Topping Nutcracker Fantasy, essentially a Monona Academy of Dance studio production, were American Ballet Theatre principals Irina Dvorovenko and Maxim Beloserkovsky, a real-life husband-wife team. Madison was the first stop on their sugarplum tour this year. That didn't keep them from looking a bit road weary, but their clean Russian lines, flawless timing, flashy turns and impeccable partnering shone through. Her long, perfectly wrapped attitudes stuck in my mind's eye, as did his strings of continuous pirouettes.
But ABT stars weren't the only highlights in this show. Dance Wisconsin artistic director Jo Jean Retrum's twists on the traditional Nutcracker plot sometimes work unexpected magic. She's swapped the familiar Rat King for a giant dancing Teddy Bear. Personally I prefer the Victorian rodent monster, but the scene stealer in Retrum's kids' corps this year was a tiny girl in a navy blue dress getting a bear hug.

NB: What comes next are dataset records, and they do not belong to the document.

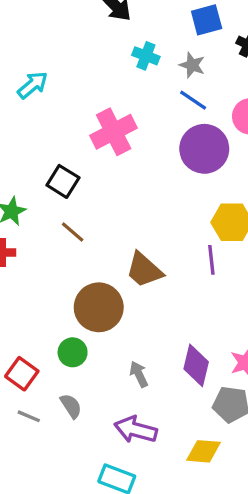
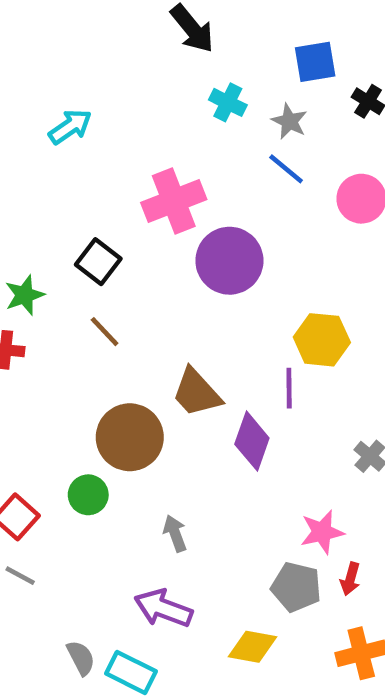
purple circle: (204, 149) -> (229, 261), moved
purple diamond: (196, 365) -> (252, 441), moved
gray semicircle: (71, 406) -> (81, 658), moved

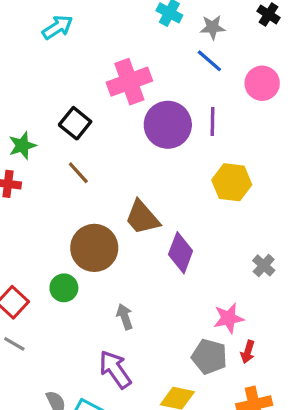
gray star: (289, 121) -> (213, 27), turned -30
purple line: (289, 388) -> (213, 122), moved
purple arrow: (163, 608) -> (115, 369), turned 33

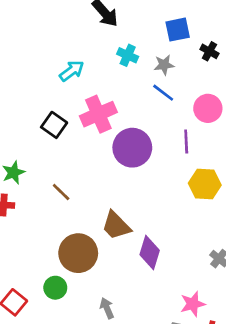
cyan arrow: (57, 27) -> (72, 71), moved
purple line: (213, 122) -> (186, 142), moved
black square: (75, 123) -> (54, 125), moved
yellow hexagon: (232, 182) -> (205, 184), moved

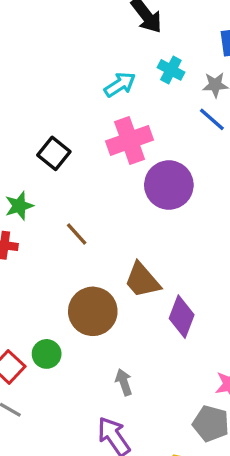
cyan arrow: (72, 71) -> (120, 85), moved
black square: (54, 125) -> (54, 153), moved
green circle: (55, 288) -> (47, 354), moved

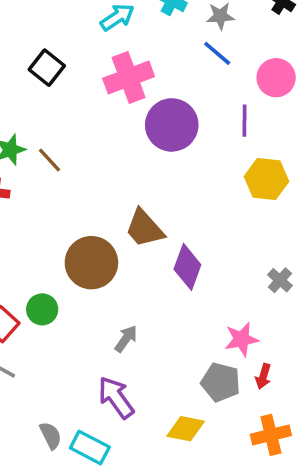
black square: (54, 153) -> (47, 68), moved
brown line: (77, 234) -> (49, 160), moved
gray arrow: (124, 382) -> (126, 339), turned 55

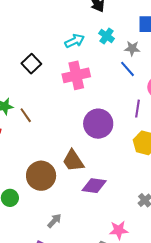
purple circle: (172, 125) -> (98, 124), moved
purple diamond: (187, 267) -> (94, 186), turned 70

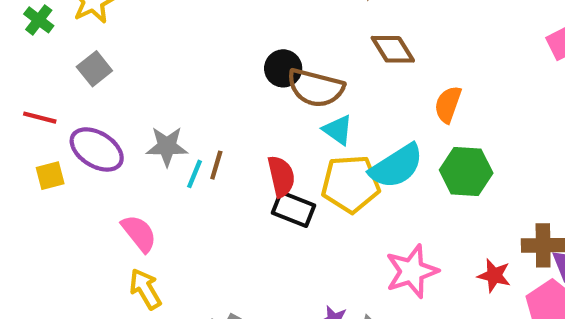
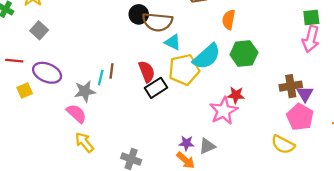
gray star: (167, 146) -> (85, 91), moved
black rectangle: (294, 209) -> (156, 88), turned -45
red star: (494, 275) -> (236, 95), moved

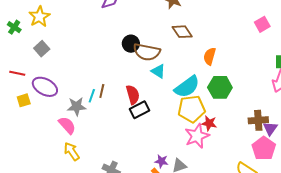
yellow pentagon: (184, 70) -> (192, 109), moved

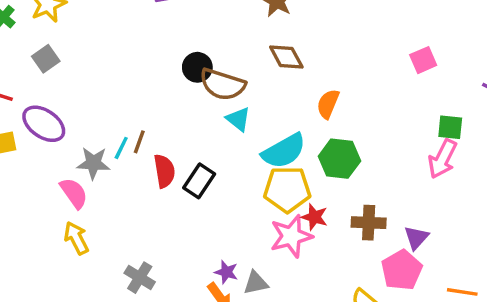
red semicircle: (133, 95) -> (164, 171), moved
black rectangle: (139, 110) -> (199, 181), turned -36
brown cross: (258, 120) -> (369, 223), moved

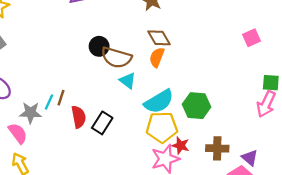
orange semicircle: (328, 104) -> (157, 57), moved
purple triangle: (416, 238) -> (250, 158), turned -30

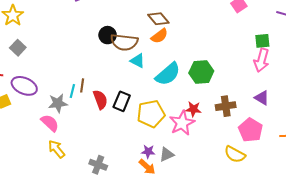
orange semicircle: (157, 57) -> (159, 36), turned -138
yellow pentagon: (162, 127) -> (151, 114), moved
purple triangle: (250, 158) -> (262, 98), moved

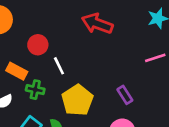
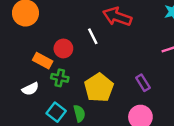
red circle: (38, 45) -> (63, 48), moved
white line: (59, 66) -> (93, 36), moved

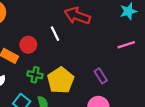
green cross: (60, 78) -> (35, 75), moved

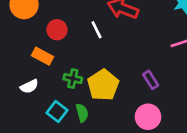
red circle: (28, 45) -> (57, 30), moved

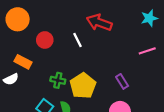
orange rectangle: (42, 56) -> (23, 62), moved
white semicircle: (29, 86) -> (11, 79), moved

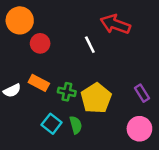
red circle: (45, 40) -> (40, 43), moved
orange rectangle: (23, 62) -> (39, 83), moved

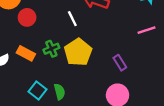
green cross: (67, 92) -> (51, 49), moved, turned -35
yellow pentagon: (96, 98) -> (78, 52), moved

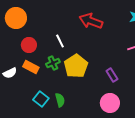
red circle: (27, 17) -> (29, 45), moved
white line: (72, 19) -> (60, 41), moved

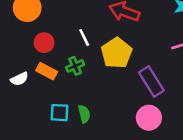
yellow pentagon: (76, 66) -> (117, 53), moved
purple rectangle: (112, 75) -> (151, 81), size x1.6
cyan square: (41, 99) -> (60, 113), turned -35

Other original Retrum contributions show off her sharp-eyed sense of modern style. There's no stiff cotillion for the party scene parents; instead, four community adult couples waltz lushly, bathed in blue light. I always look forward to that waltz and another non-Nut nugget, set to the Austrian carol "Still Still Still." The Monona Grove High School Singers sang it to a T this year, and the gently choreographed pas de six for three couples was just right for the young dancers.
I was disappointed in the awkward lifts and wobbly pointe work in the snow pas de deux danced by former Retrum students Justin Bohan, currently apprenticing at Milwaukee Ballet, and Kristin Herlache, now in Milwaukee Ballet II.
But the female harlequin in Act I, a member of the Dance Wisconsin studio company, performed with panache. The Poinsettia corps, in Retrum's take on "Waltz of the Flowers," looked well-rehearsed this year. And for the third year in a row Michael Hartung, currently a high school junior, showed off sparkling chops in his Jack in the Box role. He bounded across the stage, whipping off cabrioles, coupé jeté turns, backflips, cartwheels, a breakdance spin. He drew cheers Saturday night. Behind me, a man shouted, "Wow, what a great Jack in the Box!"
Guest principals aside, it was Hartung who stole the show.